El combate estrella comenzó a las nueve y media. Los primeros planos de los boxeadores llenaron las pantallas y, cuando la cámara enfocó a Tom Case, se me cayó el alma a los pies. Había vetas grises en su pelo moreno rizado. Sus mejillas empezaban a colgar. Un michelín cubría la cintura de sus pantalones cortos. Lo peor de todo, sin embargo, eran sus ojos, de algún modo desconcertados, que miraban desde hinchadas bolsas de tejido de cicatriz. No parecía tener muy claro dónde se encontraba. La mayor parte de las mil quinientas personas del público vitorearon —Tom Case era un chico de casa, al fin y al cabo—, pero también oí un buen coro de abucheos. Allí repanchingado en su taburete, agarrado a las cuerdas con sus manos enguantadas, se diría que ya había perdido.

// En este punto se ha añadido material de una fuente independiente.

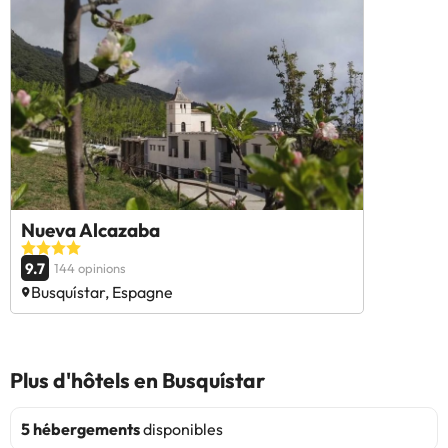
Nueva Alcazaba
9.7
144 opinions
Busquístar, Espagne
Plus d'hôtels en Busquístar
5 hébergements
disponibles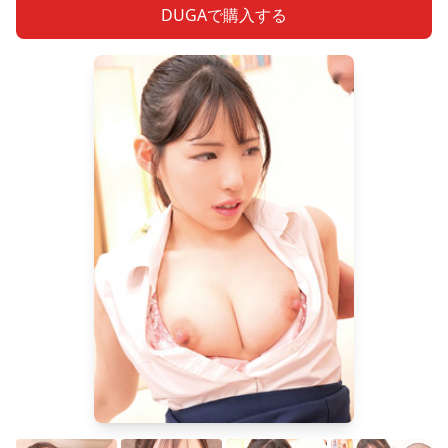
DUGAで購入する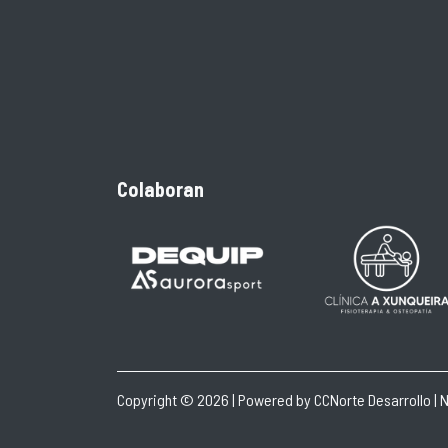
Colaboran
Copyright © 2026 | Powered by
CCNorte Desarrollo
|
N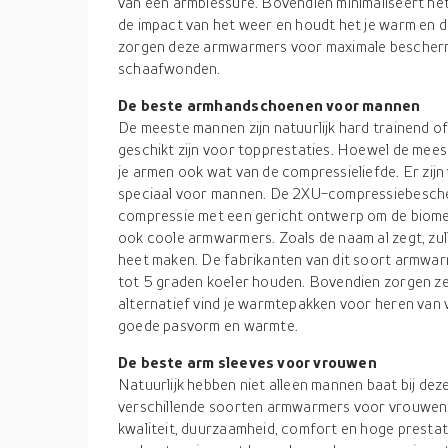
van een armblessure. Bovendien minimaliseert he
de impact van het weer en houdt het je warm en
zorgen deze armwarmers voor maximale beschermi
schaafwonden.
De beste armhandschoenen voor mannen
De meeste mannen zijn natuurlijk hard trainend of
geschikt zijn voor topprestaties. Hoewel de mees
je armen ook wat van de compressieliefde. Er zij
speciaal voor mannen. De 2XU-compressiebesche
compressie met een gericht ontwerp om de biomech
ook coole armwarmers. Zoals de naam al zegt, zul
heet maken. De fabrikanten van dit soort armwar
tot 5 graden koeler houden. Bovendien zorgen ze e
alternatief vind je warmtepakken voor heren van 
goede pasvorm en warmte.
De beste arm sleeves voor vrouwen
Natuurlijk hebben niet alleen mannen baat bij dez
verschillende soorten armwarmers voor vrouwe
kwaliteit, duurzaamheid, comfort en hoge prestat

Dick Tiger, en cambio, estaba de pie, practicando golpes y brincando ágilmente con sus botas negras.
Sadie se inclinó hacia mí y susurró:
—Esto no pinta muy bien, cariño.
Era el eufemismo del siglo. Tenía una pinta espantosa.

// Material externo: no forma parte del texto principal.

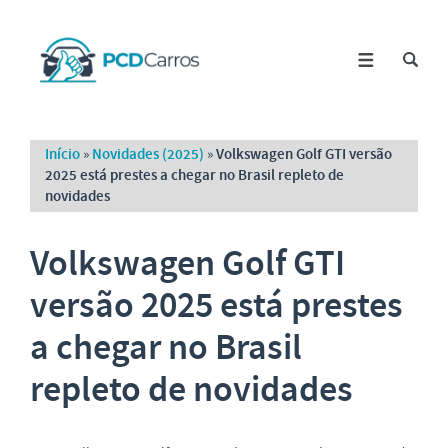
Início
»
Novidades (2025)
»
Volkswagen Golf GTI versão
2025 está prestes a chegar no Brasil repleto de
novidades
Volkswagen Golf GTI
versão 2025 está prestes
a chegar no Brasil
repleto de novidades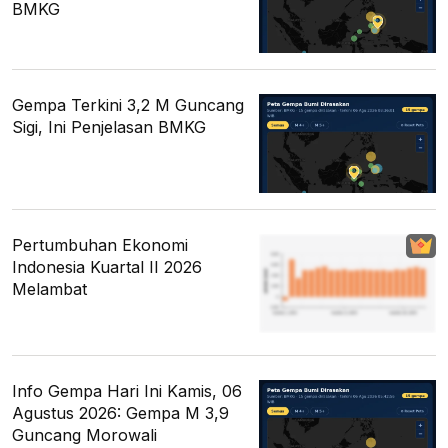
BMKG
Gempa Terkini 3,2 M Guncang
Sigi, Ini Penjelasan BMKG
Pertumbuhan Ekonomi
Indonesia Kuartal II 2026
Melambat
Info Gempa Hari Ini Kamis, 06
Agustus 2026: Gempa M 3,9
Guncang Morowali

En primera fila (donde la pantalla debía de parecer un acantilado altísimo sobre el que proyectaban borrosas figuras móviles), vi que Akiva Roth escoltaba a una muñeca con visón y gafas de sol a lo Garbo hasta un asiento que hubiera quedado delante mismo del ring si el combate no se hubiera librado en una pantalla. Delante de Sadie y de mí, un hombre regordete que fumaba un puro se volvió y dijo:
—¿Con quién vas, guapa?
—¡Case! —exclamó Sadie con valentía.
El fumador de puros rechoncho se rio.
—Bueno, por lo menos tienes buen corazón. ¿Te jugarías diez por él?

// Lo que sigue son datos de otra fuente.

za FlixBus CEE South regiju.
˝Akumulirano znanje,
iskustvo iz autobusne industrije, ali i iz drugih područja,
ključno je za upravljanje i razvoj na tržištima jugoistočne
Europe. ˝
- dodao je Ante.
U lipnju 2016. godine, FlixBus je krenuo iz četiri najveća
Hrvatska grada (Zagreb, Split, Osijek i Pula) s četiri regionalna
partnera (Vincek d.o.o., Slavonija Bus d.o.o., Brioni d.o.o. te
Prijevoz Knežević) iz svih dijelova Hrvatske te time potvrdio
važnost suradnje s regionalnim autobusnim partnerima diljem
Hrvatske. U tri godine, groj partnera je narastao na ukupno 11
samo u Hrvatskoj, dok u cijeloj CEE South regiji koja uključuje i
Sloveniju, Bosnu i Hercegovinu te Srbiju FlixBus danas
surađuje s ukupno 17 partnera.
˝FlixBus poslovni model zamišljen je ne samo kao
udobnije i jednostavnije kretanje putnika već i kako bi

—¿Me darás un cuatro a uno… si Case lo noquea?
—¿Si Case noquea a Tigre? Señorita, no se hable más. —Tendió una mano. Sadie la estrechó.
Después ella se volvió hacia mí con una sonrisilla desafiante bailando en la comisura de su boca que aún funcionaba.
—Bastante osada —comenté.
—Para nada —replicó ella—. Tiger caerá en el quinto. Veo el futuro.